Posted to issues@kudu.apache.org by "Todd Lipcon (JIRA)" <ji...@apache.org> on 2016/10/06 23:23:20 UTC
[jira] [Commented] (KUDU-1683) Kudu client support for pushing runtime min/max filters

    [ https://issues.apache.org/jira/browse/KUDU-1683?page=com.atlassian.jira.plugin.system.issuetabpanels:comment-tabpanel&focusedCommentId=15553535#comment-15553535 ] 

Todd Lipcon commented on KUDU-1683:
-----------------------------------

I think we can implement this in two phases:

----
*Given a KuduScanToken, we'd like to add additional predicates to it before "hydrating" it into a Scanner.*

Using this, the Impala scanner code can apply newly discovered predicates to scan ranges before it opens them up and begins scanning them.

This will benefit two types of queries:

1) In the case that the runtime filters are generated very quickly, the ScanNode which will apply them already has code to wait until filters are ready (see https://www.cloudera.com/documentation/enterprise/latest/topics/impala_runtime_filtering.html#runtime_filtering_timing ). 

This should apply for queries like the following:
{code}
select c.*  from orders o join customer c on c.c_custkey = o.o_custkey where o_orderkey = 1125;
{code}
which are currenty very slow due to scanning the entire 'customer' table.
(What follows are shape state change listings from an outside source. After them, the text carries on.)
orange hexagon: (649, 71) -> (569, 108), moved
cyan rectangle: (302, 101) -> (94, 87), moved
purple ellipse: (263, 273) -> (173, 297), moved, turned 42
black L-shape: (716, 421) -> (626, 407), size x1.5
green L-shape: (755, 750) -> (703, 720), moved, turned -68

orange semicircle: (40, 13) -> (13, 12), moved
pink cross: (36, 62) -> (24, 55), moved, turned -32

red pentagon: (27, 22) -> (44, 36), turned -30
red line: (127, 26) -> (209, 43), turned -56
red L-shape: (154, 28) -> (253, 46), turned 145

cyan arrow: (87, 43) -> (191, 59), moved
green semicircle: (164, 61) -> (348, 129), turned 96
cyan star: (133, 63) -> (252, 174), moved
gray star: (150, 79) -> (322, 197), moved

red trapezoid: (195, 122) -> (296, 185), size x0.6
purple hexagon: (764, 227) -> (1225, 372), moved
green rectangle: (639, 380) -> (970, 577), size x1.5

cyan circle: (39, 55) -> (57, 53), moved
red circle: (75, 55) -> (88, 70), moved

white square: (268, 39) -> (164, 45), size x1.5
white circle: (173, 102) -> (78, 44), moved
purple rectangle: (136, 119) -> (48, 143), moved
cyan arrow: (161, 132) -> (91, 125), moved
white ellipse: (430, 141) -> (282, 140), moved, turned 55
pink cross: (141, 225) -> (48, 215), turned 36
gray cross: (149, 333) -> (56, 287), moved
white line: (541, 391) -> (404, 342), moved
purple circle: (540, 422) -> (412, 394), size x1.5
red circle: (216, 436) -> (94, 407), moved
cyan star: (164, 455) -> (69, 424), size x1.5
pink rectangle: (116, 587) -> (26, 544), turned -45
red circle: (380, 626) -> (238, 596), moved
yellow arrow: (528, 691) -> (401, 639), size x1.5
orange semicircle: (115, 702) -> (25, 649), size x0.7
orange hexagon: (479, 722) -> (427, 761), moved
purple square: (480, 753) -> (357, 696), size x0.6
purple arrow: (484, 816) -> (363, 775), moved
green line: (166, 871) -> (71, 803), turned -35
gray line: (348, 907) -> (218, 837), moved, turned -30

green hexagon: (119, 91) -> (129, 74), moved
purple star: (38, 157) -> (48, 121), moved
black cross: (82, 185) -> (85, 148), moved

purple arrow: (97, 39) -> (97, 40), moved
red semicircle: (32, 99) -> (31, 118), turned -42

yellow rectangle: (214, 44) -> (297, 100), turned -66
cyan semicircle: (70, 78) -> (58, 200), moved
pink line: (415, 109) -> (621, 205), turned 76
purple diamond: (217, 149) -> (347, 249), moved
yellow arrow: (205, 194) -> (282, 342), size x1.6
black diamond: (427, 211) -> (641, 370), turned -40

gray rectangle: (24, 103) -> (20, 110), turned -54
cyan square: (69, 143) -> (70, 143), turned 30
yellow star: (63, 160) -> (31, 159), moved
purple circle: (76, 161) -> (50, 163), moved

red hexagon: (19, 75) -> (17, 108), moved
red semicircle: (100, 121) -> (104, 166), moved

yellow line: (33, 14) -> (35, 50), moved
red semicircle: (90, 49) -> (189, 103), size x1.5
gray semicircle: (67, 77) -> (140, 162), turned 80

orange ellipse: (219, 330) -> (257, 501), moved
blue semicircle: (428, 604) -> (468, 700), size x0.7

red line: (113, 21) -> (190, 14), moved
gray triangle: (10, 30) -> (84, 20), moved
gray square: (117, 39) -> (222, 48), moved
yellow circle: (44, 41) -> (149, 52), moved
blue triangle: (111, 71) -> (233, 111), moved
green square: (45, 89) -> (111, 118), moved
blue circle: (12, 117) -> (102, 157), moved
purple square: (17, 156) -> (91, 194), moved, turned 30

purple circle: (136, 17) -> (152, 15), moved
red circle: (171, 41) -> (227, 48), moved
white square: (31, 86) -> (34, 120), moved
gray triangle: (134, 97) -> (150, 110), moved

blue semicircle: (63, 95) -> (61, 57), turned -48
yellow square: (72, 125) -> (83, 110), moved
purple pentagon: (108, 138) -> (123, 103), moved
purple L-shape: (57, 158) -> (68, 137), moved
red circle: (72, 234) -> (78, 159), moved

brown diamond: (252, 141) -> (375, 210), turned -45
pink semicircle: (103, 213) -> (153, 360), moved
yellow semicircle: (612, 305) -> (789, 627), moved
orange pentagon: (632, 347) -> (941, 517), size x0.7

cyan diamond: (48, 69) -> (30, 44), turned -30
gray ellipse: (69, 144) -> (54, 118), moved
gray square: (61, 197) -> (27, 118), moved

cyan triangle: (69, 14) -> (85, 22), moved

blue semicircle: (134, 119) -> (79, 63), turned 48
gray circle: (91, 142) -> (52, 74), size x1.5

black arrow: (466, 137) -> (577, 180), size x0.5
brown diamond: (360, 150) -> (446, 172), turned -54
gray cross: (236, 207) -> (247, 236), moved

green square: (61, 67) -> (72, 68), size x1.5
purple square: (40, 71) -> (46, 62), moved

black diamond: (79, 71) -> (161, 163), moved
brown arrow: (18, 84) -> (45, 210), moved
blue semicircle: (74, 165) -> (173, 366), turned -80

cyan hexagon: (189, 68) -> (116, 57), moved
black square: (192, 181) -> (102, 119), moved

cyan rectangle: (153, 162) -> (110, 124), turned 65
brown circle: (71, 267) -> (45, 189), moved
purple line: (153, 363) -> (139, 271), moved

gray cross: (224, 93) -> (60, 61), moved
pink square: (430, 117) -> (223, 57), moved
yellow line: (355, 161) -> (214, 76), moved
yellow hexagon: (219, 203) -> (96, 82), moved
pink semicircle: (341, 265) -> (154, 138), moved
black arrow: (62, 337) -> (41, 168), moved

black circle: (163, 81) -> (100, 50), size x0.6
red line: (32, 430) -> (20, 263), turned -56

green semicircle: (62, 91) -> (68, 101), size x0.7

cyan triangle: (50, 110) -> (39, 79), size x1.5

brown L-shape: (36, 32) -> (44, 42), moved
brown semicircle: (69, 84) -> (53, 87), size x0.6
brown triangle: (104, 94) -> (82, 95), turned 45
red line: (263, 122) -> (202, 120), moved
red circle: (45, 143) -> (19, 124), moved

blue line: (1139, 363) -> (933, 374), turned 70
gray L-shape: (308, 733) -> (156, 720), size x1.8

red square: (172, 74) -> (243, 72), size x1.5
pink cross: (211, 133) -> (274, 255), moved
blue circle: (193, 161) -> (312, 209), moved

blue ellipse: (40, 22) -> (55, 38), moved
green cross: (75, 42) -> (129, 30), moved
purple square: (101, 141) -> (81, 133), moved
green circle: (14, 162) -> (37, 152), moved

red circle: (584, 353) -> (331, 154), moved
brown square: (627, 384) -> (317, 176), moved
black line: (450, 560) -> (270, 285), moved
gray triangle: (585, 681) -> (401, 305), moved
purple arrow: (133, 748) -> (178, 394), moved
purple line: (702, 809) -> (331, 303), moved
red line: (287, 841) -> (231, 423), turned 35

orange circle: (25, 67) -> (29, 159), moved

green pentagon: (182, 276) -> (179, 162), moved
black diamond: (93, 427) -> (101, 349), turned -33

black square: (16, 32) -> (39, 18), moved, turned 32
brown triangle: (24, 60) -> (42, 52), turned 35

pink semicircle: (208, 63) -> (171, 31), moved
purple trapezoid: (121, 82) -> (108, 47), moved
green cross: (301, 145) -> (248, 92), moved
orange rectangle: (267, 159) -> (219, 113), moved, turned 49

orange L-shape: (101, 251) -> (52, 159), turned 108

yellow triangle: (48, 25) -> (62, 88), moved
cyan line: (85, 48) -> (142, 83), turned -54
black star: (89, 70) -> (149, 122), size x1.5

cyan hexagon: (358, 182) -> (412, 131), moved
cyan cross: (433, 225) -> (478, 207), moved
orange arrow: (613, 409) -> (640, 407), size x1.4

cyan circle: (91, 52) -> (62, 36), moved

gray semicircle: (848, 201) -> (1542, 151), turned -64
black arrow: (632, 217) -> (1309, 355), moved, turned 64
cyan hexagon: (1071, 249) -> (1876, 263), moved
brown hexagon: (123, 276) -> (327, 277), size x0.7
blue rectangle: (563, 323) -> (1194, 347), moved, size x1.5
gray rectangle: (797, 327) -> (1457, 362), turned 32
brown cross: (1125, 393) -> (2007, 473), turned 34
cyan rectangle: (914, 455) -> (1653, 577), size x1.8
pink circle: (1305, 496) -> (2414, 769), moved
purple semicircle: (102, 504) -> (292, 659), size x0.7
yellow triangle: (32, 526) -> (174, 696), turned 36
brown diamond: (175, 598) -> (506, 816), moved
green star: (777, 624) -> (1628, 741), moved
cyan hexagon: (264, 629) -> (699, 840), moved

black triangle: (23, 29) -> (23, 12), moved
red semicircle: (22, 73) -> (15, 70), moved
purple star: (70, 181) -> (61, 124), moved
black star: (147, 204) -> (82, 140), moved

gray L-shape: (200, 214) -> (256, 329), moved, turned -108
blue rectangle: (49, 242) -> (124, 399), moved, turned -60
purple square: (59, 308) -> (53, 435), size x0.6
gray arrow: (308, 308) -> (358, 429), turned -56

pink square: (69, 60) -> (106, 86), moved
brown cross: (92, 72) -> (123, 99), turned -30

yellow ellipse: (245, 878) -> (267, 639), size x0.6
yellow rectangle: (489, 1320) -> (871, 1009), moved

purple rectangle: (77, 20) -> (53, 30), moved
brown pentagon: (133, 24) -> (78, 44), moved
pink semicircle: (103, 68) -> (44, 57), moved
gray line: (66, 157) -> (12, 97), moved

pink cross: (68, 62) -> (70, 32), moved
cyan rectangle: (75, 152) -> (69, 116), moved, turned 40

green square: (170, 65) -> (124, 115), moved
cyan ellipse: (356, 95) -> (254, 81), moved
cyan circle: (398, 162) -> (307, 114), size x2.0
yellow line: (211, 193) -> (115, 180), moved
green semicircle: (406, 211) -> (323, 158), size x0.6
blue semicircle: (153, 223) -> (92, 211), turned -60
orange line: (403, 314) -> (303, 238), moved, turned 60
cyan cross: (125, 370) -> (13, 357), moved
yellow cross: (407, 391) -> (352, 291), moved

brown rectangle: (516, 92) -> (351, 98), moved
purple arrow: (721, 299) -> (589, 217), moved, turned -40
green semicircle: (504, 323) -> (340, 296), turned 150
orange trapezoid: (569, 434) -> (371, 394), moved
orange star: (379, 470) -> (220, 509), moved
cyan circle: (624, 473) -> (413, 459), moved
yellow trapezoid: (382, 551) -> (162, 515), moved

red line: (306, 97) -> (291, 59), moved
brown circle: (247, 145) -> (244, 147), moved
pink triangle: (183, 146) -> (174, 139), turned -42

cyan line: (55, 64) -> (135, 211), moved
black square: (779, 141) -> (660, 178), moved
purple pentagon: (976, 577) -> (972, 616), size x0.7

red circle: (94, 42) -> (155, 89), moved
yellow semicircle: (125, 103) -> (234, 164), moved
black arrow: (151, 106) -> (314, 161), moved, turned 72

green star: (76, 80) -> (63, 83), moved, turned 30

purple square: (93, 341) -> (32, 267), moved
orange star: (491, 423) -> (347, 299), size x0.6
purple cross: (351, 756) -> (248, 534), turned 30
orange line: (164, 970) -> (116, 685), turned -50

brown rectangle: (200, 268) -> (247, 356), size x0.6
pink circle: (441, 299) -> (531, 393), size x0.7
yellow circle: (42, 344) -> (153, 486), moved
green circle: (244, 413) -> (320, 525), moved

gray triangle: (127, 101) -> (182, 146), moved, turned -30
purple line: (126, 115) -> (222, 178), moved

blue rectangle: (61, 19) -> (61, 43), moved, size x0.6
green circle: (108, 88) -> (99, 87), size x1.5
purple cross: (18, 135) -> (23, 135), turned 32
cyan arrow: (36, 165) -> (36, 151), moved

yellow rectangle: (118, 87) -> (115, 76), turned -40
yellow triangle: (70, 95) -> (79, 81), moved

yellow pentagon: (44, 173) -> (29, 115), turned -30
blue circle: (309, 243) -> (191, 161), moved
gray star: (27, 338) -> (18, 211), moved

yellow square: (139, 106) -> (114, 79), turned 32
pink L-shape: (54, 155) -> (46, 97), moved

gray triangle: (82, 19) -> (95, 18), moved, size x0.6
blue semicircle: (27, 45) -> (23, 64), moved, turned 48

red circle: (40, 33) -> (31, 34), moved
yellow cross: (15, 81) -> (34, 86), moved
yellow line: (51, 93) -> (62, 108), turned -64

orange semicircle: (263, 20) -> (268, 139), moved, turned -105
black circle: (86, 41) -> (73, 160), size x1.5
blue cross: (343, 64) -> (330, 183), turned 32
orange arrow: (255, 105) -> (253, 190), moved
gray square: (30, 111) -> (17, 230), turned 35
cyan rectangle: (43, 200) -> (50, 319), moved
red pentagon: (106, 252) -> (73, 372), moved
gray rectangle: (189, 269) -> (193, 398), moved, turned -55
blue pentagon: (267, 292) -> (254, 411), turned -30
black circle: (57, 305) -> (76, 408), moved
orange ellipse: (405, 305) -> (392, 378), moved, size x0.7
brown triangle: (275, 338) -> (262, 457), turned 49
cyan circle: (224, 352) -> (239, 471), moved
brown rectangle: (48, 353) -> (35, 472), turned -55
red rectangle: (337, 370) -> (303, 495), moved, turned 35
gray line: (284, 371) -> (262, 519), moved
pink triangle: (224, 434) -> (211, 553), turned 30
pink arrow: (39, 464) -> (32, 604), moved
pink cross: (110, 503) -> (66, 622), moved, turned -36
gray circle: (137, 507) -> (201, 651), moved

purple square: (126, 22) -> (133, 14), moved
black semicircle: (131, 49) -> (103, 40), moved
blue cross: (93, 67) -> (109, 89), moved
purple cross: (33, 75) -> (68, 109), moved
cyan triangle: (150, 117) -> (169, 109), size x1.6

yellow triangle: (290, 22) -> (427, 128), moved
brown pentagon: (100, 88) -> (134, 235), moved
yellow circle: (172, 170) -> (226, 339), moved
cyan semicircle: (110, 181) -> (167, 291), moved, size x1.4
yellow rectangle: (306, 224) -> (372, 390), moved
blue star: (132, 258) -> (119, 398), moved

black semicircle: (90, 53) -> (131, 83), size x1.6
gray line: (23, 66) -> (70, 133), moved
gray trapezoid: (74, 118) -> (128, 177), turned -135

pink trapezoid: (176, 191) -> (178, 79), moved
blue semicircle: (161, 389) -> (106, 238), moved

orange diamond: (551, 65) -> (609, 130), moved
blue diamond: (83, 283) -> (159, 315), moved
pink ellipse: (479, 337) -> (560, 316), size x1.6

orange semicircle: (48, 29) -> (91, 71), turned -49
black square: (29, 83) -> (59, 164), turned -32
For comparison, the above query takes 100 seconds whereas we can estimate the time with runtime filters by doing the "join" manually:
{code}
[vd0340:21000] > select o_custkey from orders where o_orderkey = 1125;
Query: select o_custkey from orders where o_orderkey = 1125
+-----------+
| o_custkey |
+-----------+
| 72370418  |
+-----------+
Fetched 1 row(s) in 0.15s
[vd0340:21000] > select c.*  from customer  c where c_custkey = 72370418;
Query: select c.*  from customer  c where c_custkey = 72370418
+-----------+--------------------+-----------------------------------+-------------+-----------------+-----------+--------------+-------------------------------------------------------+
| c_custkey | c_name             | c_address                         | c_nationkey | c_phone         | c_acctbal | c_mktsegment | c_comment                                             |
+-----------+--------------------+-----------------------------------+-------------+-----------------+-----------+--------------+-------------------------------------------------------+
| 72370418  | Customer#072370418 | dw7lQ2wpAXeBFb1FAovuSO7N3GM,wv gc | 19          | 29-711-497-7607 | 6479.07   | FURNITURE    | boost quickly. even attainments snooze. even deposits |
+-----------+--------------------+-----------------------------------+-------------+-----------------+-----------+--------------+-------------------------------------------------------+
Fetched 1 row(s) in 0.18s
{code}

Given that the 'orders' lookup was <1sec, the 'customers' scan would have waited for the filter to be ready, and resulted in the very fast single-partition range scan.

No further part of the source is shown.